En primer lugar, sus deudas ya han sido saldadas y tiene ahorros de hasta seis cifras.
Por lo tanto, no hay nada de malo con sus finanzas.
En segundo lugar, ella tiene un historial de abandono de Coco.
En tercer lugar, ella es la que se está enfrentando a dificultades financieras en este momento.
Después de escuchar las palabras de Tangning Padre Lee finalmente se calmó.
Cada vez que pensaba en la posibilidad de que Coco se fuera de su lado, sentía que perdería todo el sentido de la vida.
Tangning miró a Padre Lee.
Este hombre era muy amable.
Para ser exactos, era demasiado blando.
Por eso no podía proteger a la persona más importante de su vida.
Las cosas en la vida no se iban a resolver por sí solas si seguía retrocediendo.
En realidad, Tangning tenía un plan mucho más complejo.
Pero, después de ver a Padre Lee, se dio cuenta de que no sería capaz de hacer nada, por lo tanto, detuvo su plan y decidió pedirle a Long Jie que lo ejecutara en su lugar.
Sin embargo, crecer en una familia rota y ver el desacuerdo entre sus padres no era bueno para la salud mental de un niño, así que Tangning solo podía desear que Coco se mantuviera tan fuerte como ahora.
—¿Debería llevar a Coco a verla?
—¿Por qué no?
No puede impedir que una madre vea a su hija.
Sin embargo, lleve a algunas personas más consigo cuando llegue el momento —reespondió Tangning.
—De acuerdo, lo entiendo —contestó Padre Lee asintiendo con la cabeza.

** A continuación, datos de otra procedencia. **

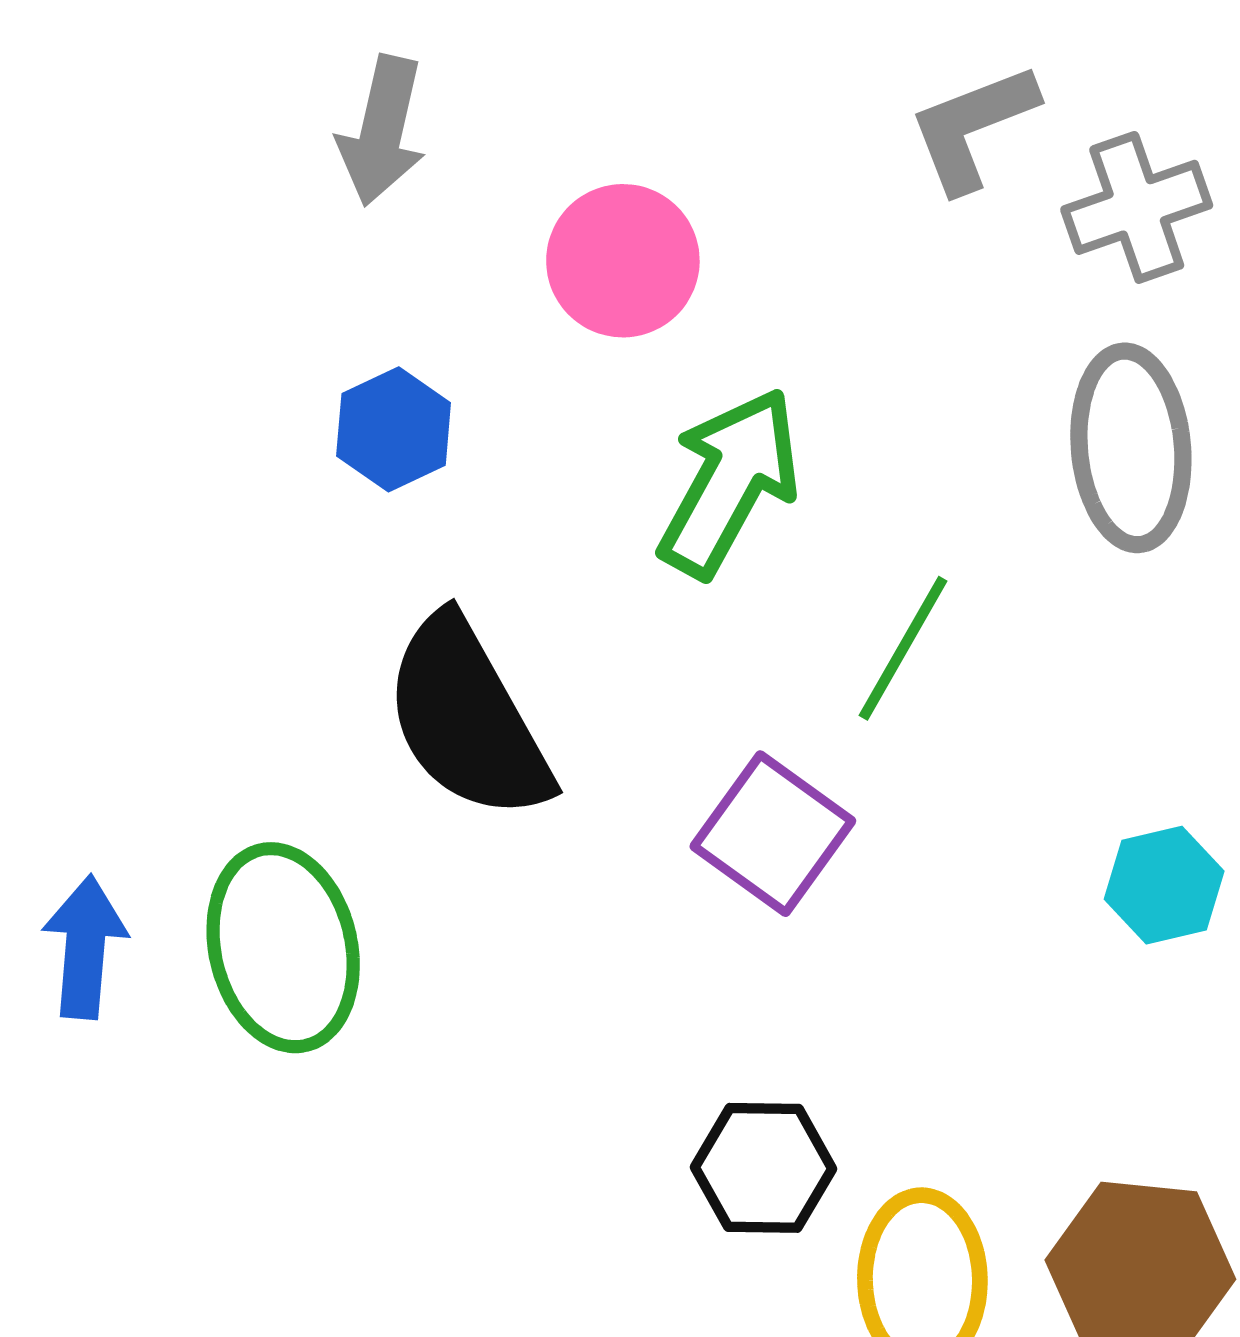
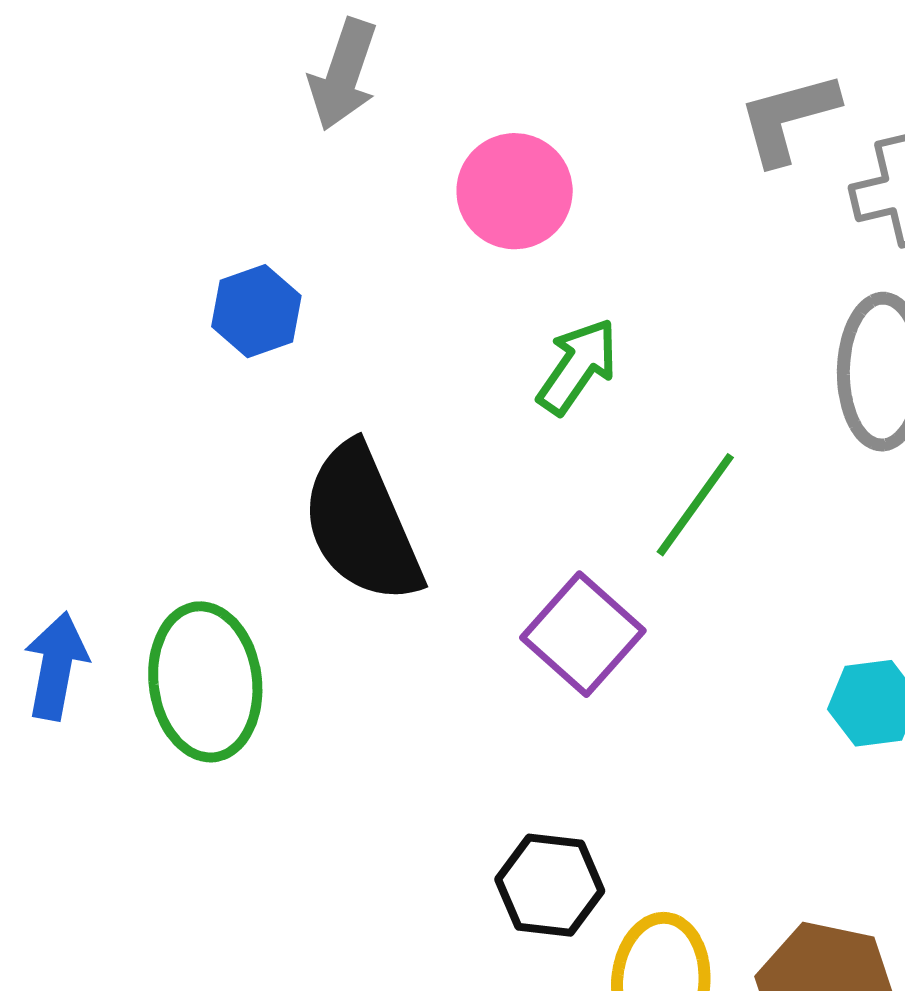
blue hexagon: (394, 429) -> (256, 311), moved
green arrow: (729, 482) -> (577, 366), size x0.7

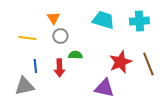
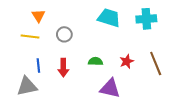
orange triangle: (53, 18) -> (38, 16), moved
green semicircle: (75, 55) -> (95, 61), moved
red star: (120, 62) -> (127, 61), size x0.6

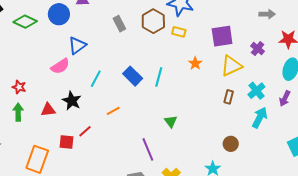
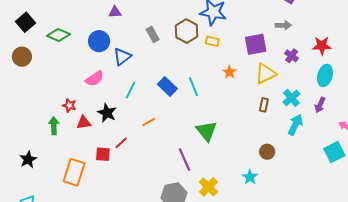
blue circle: (59, 14) -> (99, 41), moved
gray arrow: (267, 14) -> (283, 25), moved
blue triangle: (77, 45) -> (122, 57), moved
cyan line: (159, 77) -> (193, 87), turned -36
red star: (19, 87) -> (69, 105), moved
green triangle: (171, 121) -> (207, 131), size x1.6

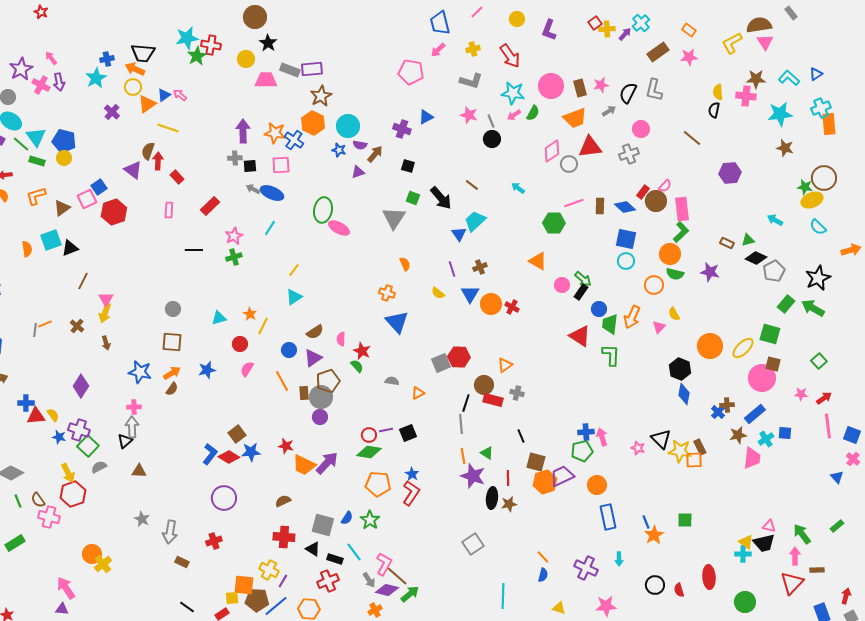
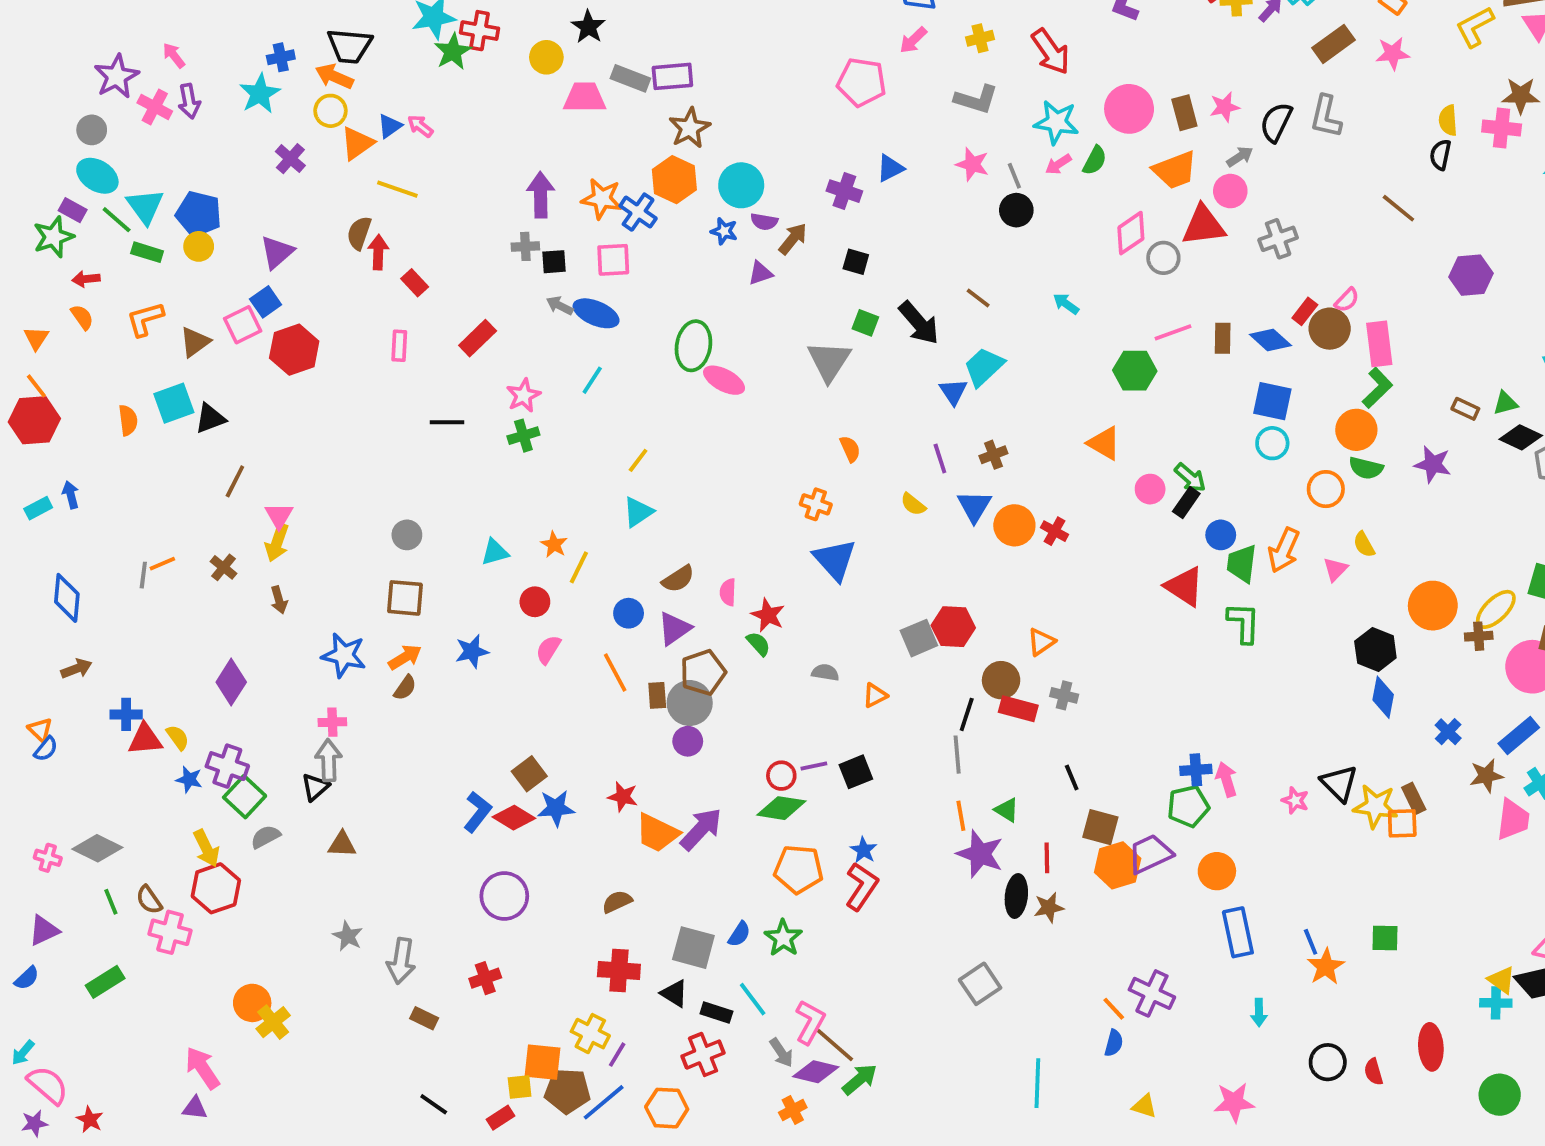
pink circle: (641, 129) -> (1230, 191), moved
purple triangle: (133, 170) -> (277, 252), moved, turned 42
brown cross: (727, 405) -> (1479, 636), moved
purple cross: (586, 568) -> (1152, 993), moved

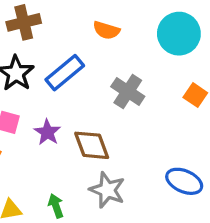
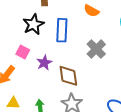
blue rectangle: (65, 73) -> (62, 30), turned -60

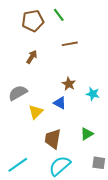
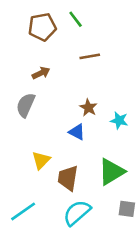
brown arrow: (32, 57) -> (41, 73), turned 32
gray semicircle: (18, 93) -> (26, 105), moved, turned -36
yellow triangle: (36, 112) -> (41, 160), moved
green triangle: (87, 134) -> (111, 172), size x1.6

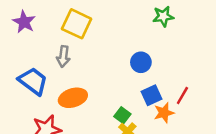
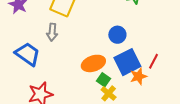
blue square: (151, 95) -> (127, 62), size x1.5
orange ellipse: (73, 98) -> (93, 63), moved

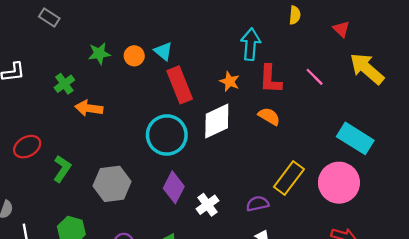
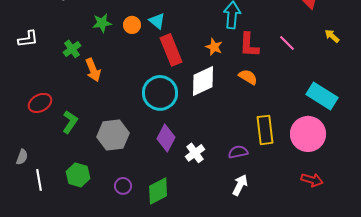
yellow arrow: (367, 69) -> (332, 36), size x0.5
orange arrow: (89, 108) -> (93, 70), turned -120
yellow rectangle: (289, 178) -> (265, 130), turned -44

Mientras tanto, Coco estaba en el plató filmando “La Hormiga Reina”.
Aún siendo una actriz infantil sin experiencia, era verdaderamente trabajadora y decidida.
Esto hizo que los adultos en el set se sintieran un poco avergonzados en comparación.
Cuando Tangning no estaba presente, a Coco le encantaba seguir a Mo Ting.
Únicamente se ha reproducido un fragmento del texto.